■ **Goal of the exercise**
Output the complete listing exactly, please, and keep the pictures out of it.

Source material Block Start

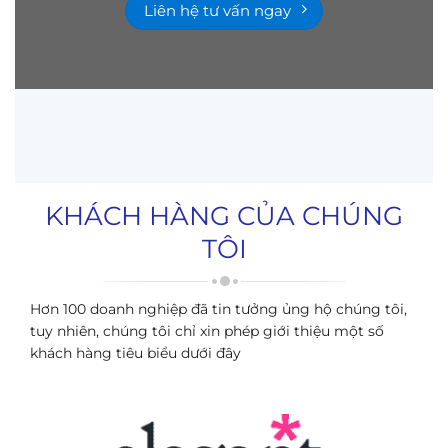
Liên hệ tư vấn ngay
KHÁCH HÀNG CỦA CHÚNG
TÔI
Hơn 100 doanh nghiệp đã tin tưởng ủng hộ chúng tôi,
tuy nhiên, chúng tôi chỉ xin phép giới thiệu một số
khách hàng tiêu biểu dưới đây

Source material Block End

■ **Exercise result**
Liên hệ tư vấn ngay
KHÁCH HÀNG CỦA CHÚNG
TÔI
Hơn 100 doanh nghiệp đã tin tưởng ủng hộ chúng tôi,
tuy nhiên, chúng tôi chỉ xin phép giới thiệu một số
khách hàng tiêu biểu dưới đây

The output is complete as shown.